Quando chegam ao destino, um garoto os espera na porta de uma loja. Dastager sinaliza para alguém no comércio e faz o menino entrar no carro. A câmera desfoca o rosto da criança que, interrogada, responde ao jornalista que se chama Shafiq e que vai morar com Dastager, o qual nunca tinha visto antes.

Shafiq é levado para um professor encarregado de treiná-lo. Durante um ano vai lhe ensinar noções sobre música e instrumentos, e o mais importante: vestir roupas femininas com todos os adereços e dançar sensualmente.

A lei proíbe a prática do Bacha bazi. O jornalista entrevista diversas autoridades policiais que asseguram reprimir tal prática, mesmo quando exercida pelos mais poderosos comerciantes e generais. A seguir, o jornalista vai ao centro da capital Cabul onde encontra bancasvendendo cópias de DVDs de Bacha bazi. Ele mesmo filma esse tipo de espetáculo e várias vezes aparecem entre os espectadores diversos policiais e até mesmo as autoridades entrevistadas anteriormente.

O jornalista comparece a muitos eventos de Bacha bazi. Entrevista senhores da guerra que exibem seus meninos acompanhantes. Invejam os generais que costumam ostentar uma dezena dos mais bonitos garotos. Em algumas oportunidades brigam entre eles, um cobiçando o acompanhante do outro. Segundo relatos de familiares, estas disputas às vezes terminam no assassinato dos meninos.

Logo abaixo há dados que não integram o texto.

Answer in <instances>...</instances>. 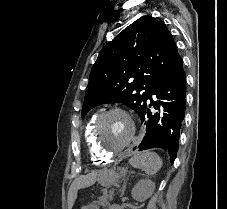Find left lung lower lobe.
<instances>
[{
    "instance_id": "0a47b994",
    "label": "left lung lower lobe",
    "mask_w": 227,
    "mask_h": 209,
    "mask_svg": "<svg viewBox=\"0 0 227 209\" xmlns=\"http://www.w3.org/2000/svg\"><path fill=\"white\" fill-rule=\"evenodd\" d=\"M153 95L156 101L151 98L140 115L141 122L147 125V133L136 149L163 148L173 163L179 147V130L186 104V76L181 57L164 74ZM151 107L157 110L162 107L163 112L152 113Z\"/></svg>"
}]
</instances>
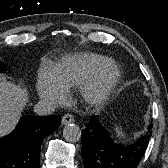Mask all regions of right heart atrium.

A partir de uma determinada situação, Dastager se mostra irritado com o andar do documentário. O jornalista percebe que está em perigo e foge do Afeganistão.

Já tinha material suficiente para seu filme, mas decide que tem mais uma tarefa: ele volta ao Afeganistão, encontra o Shafiq e sua família e entrega o dinheiro que arrecadou para que possam recomeçar a vida longe das garras do Dastager.

Cumplicidade ianque

Oficiais ianques têm reclamado dos Bacha bazi, uns por questão de princípios e outros, mais práticos, pela própria segurança. Acontece que esses garotos, quando escravos de generais e de outros de altas patentes, têm livre acesso a instalações militares e, às vezes, cansados dos abusos fazem contato com os “terroristas” talibãs que lhes fornecem bombas para “cometer atentados” nas zonas teoricamente mais seguras, acabando com seus “donos” e quem estiver por perto.

Foi parcialmente divulgado o resultado de uma investigação solicitada por membros do Congresso do USA que, a princípio, só deveria ser liberado em 2049. Segundo este informe, militares ianques receberam ordem superior de ignorar os abusos, e aqueles que insistiram em denunciar sofreram medidas disciplinares e até tiveram suas carreiras destruídas. Nele são relatados diversos casos. O capitão Quinn, das Forças Especiais do USA, foi punido por bater em um comandante da polícia afegã, porque este (o comandante) mantinha em instalações oficiais um garoto de 14 anos acorrentado numa cama para ser abusado sexualmente.

A Lei Leahy do USA determina que em caso de violação dos direitos humanos deveriam cortar a ajuda militar ao governo do Afeganistão.

Autoridades ianques declararam que os casos de pedofilia protagonizados por militares, policiais e outras autoridades instaladas pela coalizão fazem parte de uma tradição cultural no qual homens poderosos demonstram o seu status ao estarem cercados de Bacha bazi.

Para aqueles interessados no documentário, vale sinalizar que é qualificado como não recomendado para menores de 18 anos. É uma obra de grande valor, porém, extremamente perturbadora.


* Mujahideen: plural de mujahid, que em árabe significa “combatente”. No texto, o termo se refere aos integrantes de grupos armados que lutavam contra as tropas do governo afegão e da União Soviética social-imperialista no contexto da chamada Guerra do Afeganistão, no final da década de 1970 e na década de 1980.